A ditadura, que era portadora de uma sensibilidade que rivalizava com a do Cacareco, ilustre rinoceronte do zoológico paulista, sempre corrigiu automaticamente essa tabela. O que, aliás, é óbvio – não pode haver aumento de impostos sem que haja lei determinando esse aumento. A autoridade pública não pode confiscar salários por meio de um golpe na praça.

PAUTA

Somente um governo como o de Fernando Henrique foi capaz de não corrigir a tabela, roubando o salário de profissionais liberais e operários especializados, enquanto concedia dinheiro a rodo para assaltantes de estatais. Hoje, mesmo com as correções efetuadas pelo governo Lula, a tabela ainda está defasada, desde o governo Fernando Henrique, em 64,88% em relação à inflação.
 
Essa correção da tabela do IR nem deveria ser pauta das centrais sindicais. O Ministério da Fazenda deveria corrigi-la, ou sugerir a correção à Presidência da República, sem que os trabalhadores tivessem que fazer um movimento contra o confisco. Argumentações de que o governo deixará de arrecadar mais de R$ 5 bilhões se a tabela for corrigida (não integralmente, mas apenas com a inflação de 2010) não são procedentes: esse dinheiro não faz parte da arrecadação, mas do salário dos contribuintes.

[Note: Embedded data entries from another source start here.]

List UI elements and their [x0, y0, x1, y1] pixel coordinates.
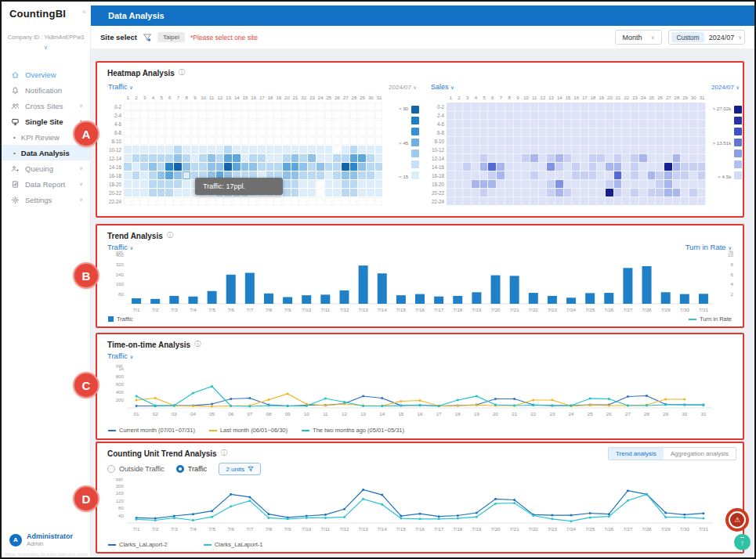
heatmap-cell[interactable] — [681, 103, 689, 110]
heatmap-cell[interactable] — [614, 111, 622, 119]
data-point[interactable] — [684, 399, 686, 401]
heatmap-cell[interactable] — [325, 146, 333, 153]
heatmap-cell[interactable] — [664, 146, 672, 153]
heatmap-cell[interactable] — [165, 180, 173, 188]
heatmap-cell[interactable] — [689, 146, 697, 153]
heatmap-cell[interactable] — [447, 171, 454, 179]
heatmap-cell[interactable] — [689, 189, 697, 197]
heatmap-cell[interactable] — [325, 180, 333, 188]
heatmap-cell[interactable] — [622, 189, 630, 197]
heatmap-cell[interactable] — [614, 103, 622, 110]
heatmap-cell[interactable] — [342, 197, 349, 205]
heatmap-cell[interactable] — [673, 189, 681, 197]
heatmap-cell[interactable] — [648, 146, 656, 153]
heatmap-cell[interactable] — [463, 197, 471, 205]
heatmap-cell[interactable] — [149, 111, 157, 119]
heatmap-cell[interactable] — [299, 163, 307, 171]
data-point[interactable] — [362, 395, 364, 398]
data-point[interactable] — [494, 398, 497, 400]
heatmap-cell[interactable] — [249, 137, 257, 145]
heatmap-cell[interactable] — [367, 137, 374, 145]
heatmap-cell[interactable] — [673, 197, 681, 205]
heatmap-cell[interactable] — [447, 146, 454, 153]
heatmap-cell[interactable] — [664, 137, 672, 145]
heatmap-cell[interactable] — [522, 163, 530, 171]
heatmap-cell[interactable] — [233, 103, 241, 110]
heatmap-cell[interactable] — [681, 111, 689, 119]
heatmap-cell[interactable] — [208, 163, 215, 171]
heatmap-cell[interactable] — [505, 189, 513, 197]
data-point[interactable] — [324, 398, 327, 400]
heatmap-cell[interactable] — [233, 163, 241, 171]
heatmap-cell[interactable] — [249, 163, 257, 171]
heatmap-cell[interactable] — [174, 154, 182, 162]
heatmap-cell[interactable] — [291, 171, 299, 179]
heatmap-cell[interactable] — [350, 146, 358, 153]
heatmap-cell[interactable] — [191, 163, 199, 171]
heatmap-cell[interactable] — [530, 120, 538, 128]
traffic-radio[interactable]: Traffic — [176, 465, 208, 473]
heatmap-cell[interactable] — [325, 189, 333, 197]
heatmap-cell[interactable] — [656, 154, 664, 162]
heatmap-cell[interactable] — [581, 180, 588, 188]
data-point[interactable] — [476, 395, 478, 398]
heatmap-cell[interactable] — [555, 180, 563, 188]
data-point[interactable] — [419, 513, 421, 515]
data-point[interactable] — [664, 512, 667, 514]
heatmap-cell[interactable] — [174, 120, 182, 128]
data-point[interactable] — [230, 505, 232, 507]
data-point[interactable] — [494, 404, 497, 406]
heatmap-cell[interactable] — [333, 103, 341, 110]
heatmap-cell[interactable] — [283, 189, 291, 197]
heatmap-cell[interactable] — [199, 146, 207, 153]
heatmap-cell[interactable] — [555, 128, 563, 136]
heatmap-cell[interactable] — [673, 103, 681, 110]
heatmap-cell[interactable] — [631, 120, 638, 128]
heatmap-cell[interactable] — [258, 128, 266, 136]
data-point[interactable] — [400, 518, 402, 520]
heatmap-cell[interactable] — [606, 180, 613, 188]
heatmap-cell[interactable] — [375, 171, 383, 179]
heatmap-cell[interactable] — [266, 197, 274, 205]
heatmap-cell[interactable] — [291, 146, 299, 153]
heatmap-cell[interactable] — [547, 197, 555, 205]
heatmap-cell[interactable] — [530, 128, 538, 136]
heatmap-cell[interactable] — [648, 103, 656, 110]
heatmap-cell[interactable] — [132, 154, 140, 162]
heatmap-cell[interactable] — [132, 189, 140, 197]
heatmap-cell[interactable] — [317, 146, 324, 153]
heatmap-cell[interactable] — [631, 189, 638, 197]
heatmap-cell[interactable] — [505, 197, 513, 205]
trend-bar[interactable] — [585, 293, 595, 304]
data-point[interactable] — [249, 406, 251, 408]
legend-item[interactable]: Last month (06/01~06/30) — [209, 427, 288, 434]
heatmap-cell[interactable] — [572, 180, 580, 188]
company-expand-icon[interactable]: ∨ — [2, 44, 90, 51]
heatmap-cell[interactable] — [555, 189, 563, 197]
heatmap-cell[interactable] — [358, 189, 366, 197]
heatmap-cell[interactable] — [258, 146, 266, 153]
heatmap-cell[interactable] — [689, 171, 697, 179]
heatmap-cell[interactable] — [689, 180, 697, 188]
heatmap-cell[interactable] — [224, 120, 232, 128]
heatmap-cell[interactable] — [333, 120, 341, 128]
heatmap-cell[interactable] — [522, 197, 530, 205]
trend-bar[interactable] — [359, 265, 368, 304]
heatmap-cell[interactable] — [249, 111, 257, 119]
heatmap-cell[interactable] — [299, 154, 307, 162]
heatmap-cell[interactable] — [639, 189, 647, 197]
heatmap-cell[interactable] — [241, 137, 249, 145]
heatmap-cell[interactable] — [342, 137, 349, 145]
data-point[interactable] — [494, 498, 497, 500]
heatmap-cell[interactable] — [514, 128, 522, 136]
heatmap-cell[interactable] — [497, 103, 505, 110]
heatmap-cell[interactable] — [165, 137, 173, 145]
data-point[interactable] — [267, 517, 269, 519]
heatmap-cell[interactable] — [342, 111, 349, 119]
heatmap-cell[interactable] — [614, 137, 622, 145]
sales-month-dropdown[interactable]: 2024/07 ∨ — [711, 84, 740, 91]
heatmap-cell[interactable] — [358, 197, 366, 205]
heatmap-cell[interactable] — [342, 120, 349, 128]
heatmap-cell[interactable] — [157, 189, 165, 197]
heatmap-cell[interactable] — [283, 197, 291, 205]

Agora, que expusemos os dois casos, imagine o leitor que coisa esquisita: quem – ou qual central – aceitaria desistir do aumento real do salário mínimo, prejudicando quase 50 milhões de trabalhadores e suas famílias, sem falar naqueles que ganham mais do que um salário mínimo, e que teriam o piso salarial do país rebaixado, por algo em que o governo tem obrigação de corrigir – aliás, já deveria ter corrigido - e não tem como deixar de corrigir?

E quem proporia tal troca, além do “Estadão”, “O Globo” e outros pervertidos senhores de escravos?